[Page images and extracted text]
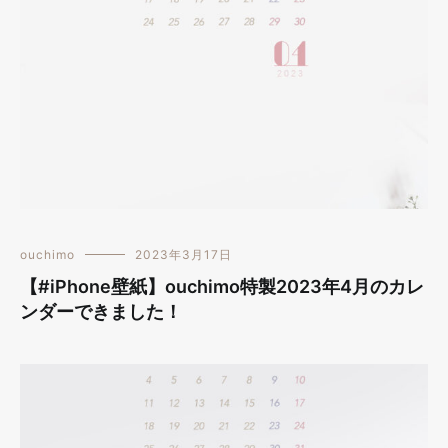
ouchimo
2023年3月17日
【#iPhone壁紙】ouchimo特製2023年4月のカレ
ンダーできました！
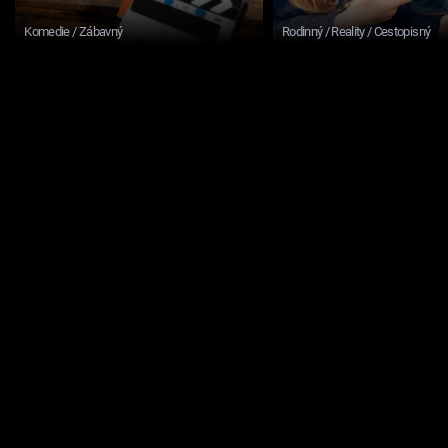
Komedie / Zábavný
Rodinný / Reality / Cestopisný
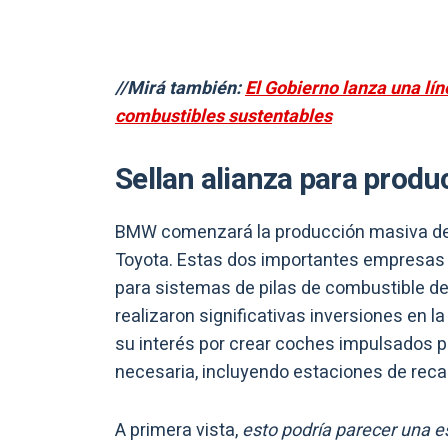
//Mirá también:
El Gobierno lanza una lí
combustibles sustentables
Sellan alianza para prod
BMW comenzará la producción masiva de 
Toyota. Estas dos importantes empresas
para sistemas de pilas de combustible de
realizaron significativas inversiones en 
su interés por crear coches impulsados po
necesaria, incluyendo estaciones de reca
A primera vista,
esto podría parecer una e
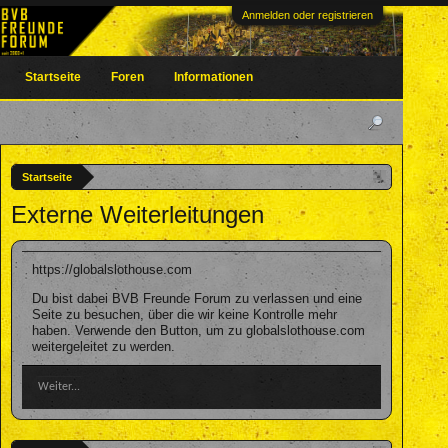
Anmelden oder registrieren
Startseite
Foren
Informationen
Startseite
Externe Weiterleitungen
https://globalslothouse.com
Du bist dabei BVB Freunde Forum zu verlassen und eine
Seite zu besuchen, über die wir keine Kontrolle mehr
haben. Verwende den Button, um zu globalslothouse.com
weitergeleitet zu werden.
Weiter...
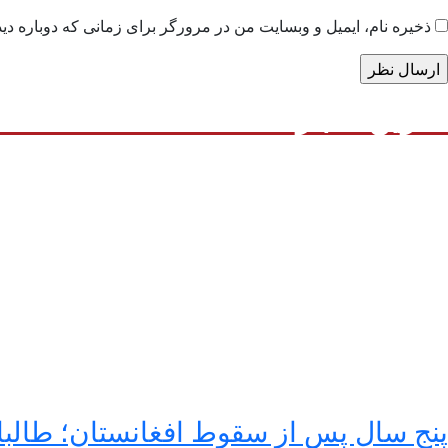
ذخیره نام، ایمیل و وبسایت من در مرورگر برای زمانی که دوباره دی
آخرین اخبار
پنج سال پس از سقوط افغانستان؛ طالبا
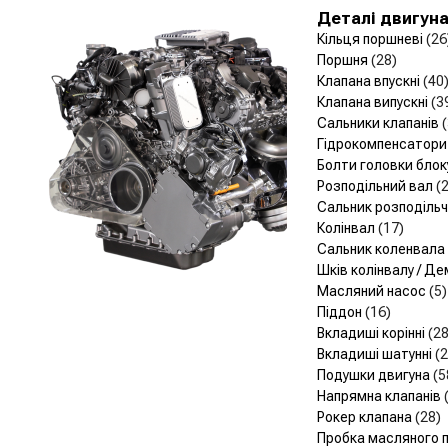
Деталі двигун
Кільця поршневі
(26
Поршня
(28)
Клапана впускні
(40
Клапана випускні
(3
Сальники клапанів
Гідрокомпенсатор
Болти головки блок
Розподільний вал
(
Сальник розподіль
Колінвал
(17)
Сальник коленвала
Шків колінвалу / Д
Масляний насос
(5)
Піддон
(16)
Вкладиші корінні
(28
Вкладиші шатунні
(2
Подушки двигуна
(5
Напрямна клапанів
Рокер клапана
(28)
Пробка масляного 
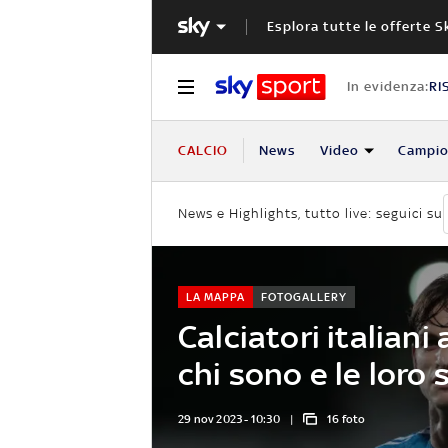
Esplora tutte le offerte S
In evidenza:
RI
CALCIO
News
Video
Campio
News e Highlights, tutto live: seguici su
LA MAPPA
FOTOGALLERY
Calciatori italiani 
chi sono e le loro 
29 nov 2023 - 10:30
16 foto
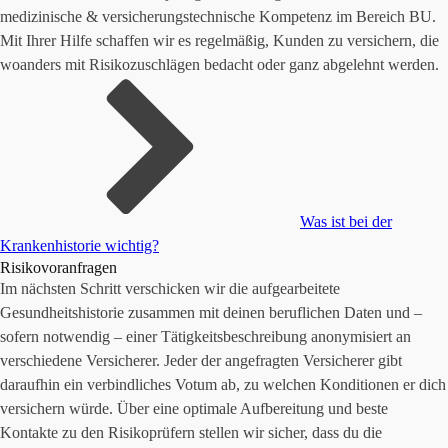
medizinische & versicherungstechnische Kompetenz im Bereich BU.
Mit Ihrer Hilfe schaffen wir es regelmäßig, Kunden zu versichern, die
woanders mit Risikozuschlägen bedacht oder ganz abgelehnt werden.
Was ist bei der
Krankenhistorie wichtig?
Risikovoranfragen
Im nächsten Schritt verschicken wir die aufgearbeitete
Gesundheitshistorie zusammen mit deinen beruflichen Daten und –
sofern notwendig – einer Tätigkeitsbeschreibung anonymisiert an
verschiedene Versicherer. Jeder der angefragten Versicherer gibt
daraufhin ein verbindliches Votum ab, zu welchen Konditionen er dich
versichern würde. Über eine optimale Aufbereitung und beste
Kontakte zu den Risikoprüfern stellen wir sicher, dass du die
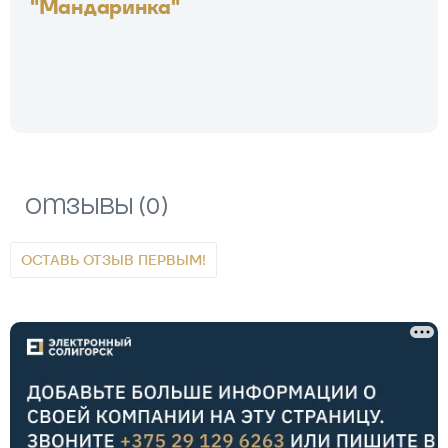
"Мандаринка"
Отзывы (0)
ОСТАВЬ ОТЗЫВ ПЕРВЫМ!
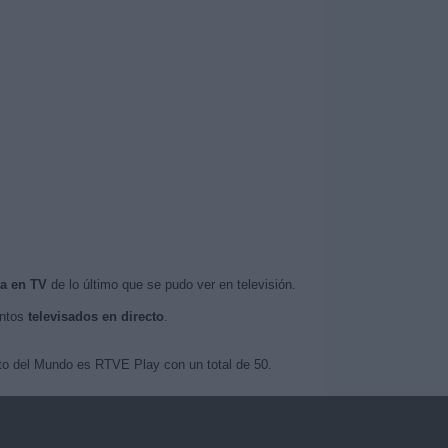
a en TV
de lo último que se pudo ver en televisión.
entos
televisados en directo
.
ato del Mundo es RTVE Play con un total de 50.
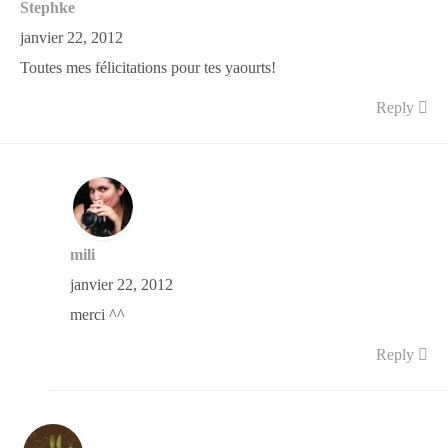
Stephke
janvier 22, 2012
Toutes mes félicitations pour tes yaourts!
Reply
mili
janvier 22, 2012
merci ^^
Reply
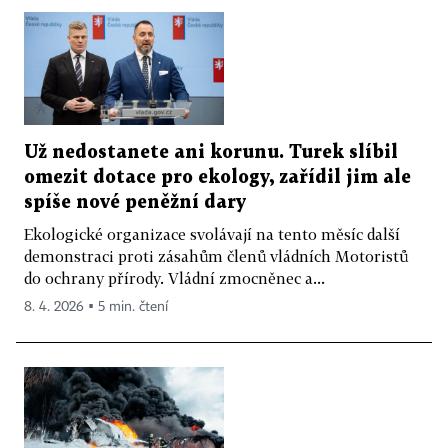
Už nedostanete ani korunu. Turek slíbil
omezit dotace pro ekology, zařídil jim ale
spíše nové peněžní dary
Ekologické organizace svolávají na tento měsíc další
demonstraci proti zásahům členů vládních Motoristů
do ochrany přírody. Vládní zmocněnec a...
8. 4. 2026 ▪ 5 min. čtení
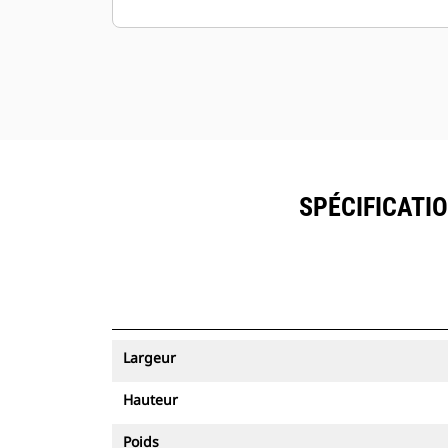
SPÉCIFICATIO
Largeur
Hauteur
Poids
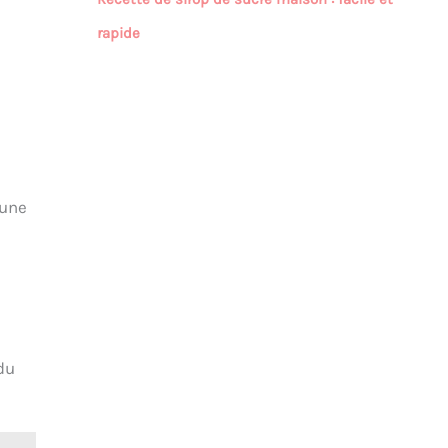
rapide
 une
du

* _Task prompt_: Your answer must be the records exactly as they stand, with no pictures in it.

* _Response_:
ouchimo
2023年3月17日
【#iPhone壁紙】ouchimo特製2023年4月のカレ
ンダーできました！
Komedie / Zábavný
Rodinný / Reality / Cestopisný
//Mirá también:
El Gobierno lanza una lí
combustibles sustentables
Sellan alianza para prod
BMW comenzará la producción masiva de 
Toyota. Estas dos importantes empresas
para sistemas de pilas de combustible de
realizaron significativas inversiones en 
su interés por crear coches impulsados po
necesaria, incluyendo estaciones de reca
A primera vista,
esto podría parecer una e
Anmelden oder registrieren
Startseite
Foren
Informationen
Startseite
Externe Weiterleitungen
https://globalslothouse.com
Du bist dabei BVB Freunde Forum zu verlassen und eine
Seite zu besuchen, über die wir keine Kontrolle mehr
haben. Verwende den Button, um zu globalslothouse.com
weitergeleitet zu werden.
Weiter...
ذخیره نام، ایمیل و وبسایت من در مرورگر برای زمانی که دوباره دی
آخرین اخبار
پنج سال پس از سقوط افغانستان؛ طالبا
Деталі двигун
Кільця поршневі
(26
Поршня
(28)
Клапана впускні
(40
Клапана випускні
(3
Сальники клапанів
Гідрокомпенсатор
Болти головки блок
Розподільний вал
(
Сальник розподіль
Колінвал
(17)
Сальник коленвала
Шків колінвалу / Д
Масляний насос
(5)
Піддон
(16)
Вкладиші корінні
(28
Вкладиші шатунні
(2
Подушки двигуна
(5
Напрямна клапанів
Рокер клапана
(28)
Пробка масляного 
Esplora tutte le offerte S
In evidenza:
RI
CALCIO
News
Video
Campio
News e Highlights, tutto live: seguici su
LA MAPPA
FOTOGALLERY
Calciatori italiani 
chi sono e le loro 
29 nov 2023 - 10:30
16 foto
medizinische & versicherungstechnische Kompetenz im Bereich BU.
Mit Ihrer Hilfe schaffen wir es regelmäßig, Kunden zu versichern, die
woanders mit Risikozuschlägen bedacht oder ganz abgelehnt werden.
Was ist bei der
Krankenhistorie wichtig?
Risikovoranfragen
Im nächsten Schritt verschicken wir die aufgearbeitete
Gesundheitshistorie zusammen mit deinen beruflichen Daten und –
sofern notwendig – einer Tätigkeitsbeschreibung anonymisiert an
verschiedene Versicherer. Jeder der angefragten Versicherer gibt
daraufhin ein verbindliches Votum ab, zu welchen Konditionen er dich
versichern würde. Über eine optimale Aufbereitung und beste
Kontakte zu den Risikoprüfern stellen wir sicher, dass du die
"Мандаринка"
Отзывы (0)
ОСТАВЬ ОТЗЫВ ПЕРВЫМ!
a en TV
de lo último que se pudo ver en televisión.
entos
televisados en directo
.
ato del Mundo es RTVE Play con un total de 50.
Stephke
janvier 22, 2012
Toutes mes félicitations pour tes yaourts!
Reply
mili
janvier 22, 2012
merci ^^
Reply
Už nedostanete ani korunu. Turek slíbil
omezit dotace pro ekology, zařídil jim ale
spíše nové peněžní dary
Ekologické organizace svolávají na tento měsíc další
demonstraci proti zásahům členů vládních Motoristů
do ochrany přírody. Vládní zmocněnec a...
8. 4. 2026 ▪ 5 min. čtení
SPÉCIFICATIO
Largeur
Hauteur
Poids
rapide
 une
du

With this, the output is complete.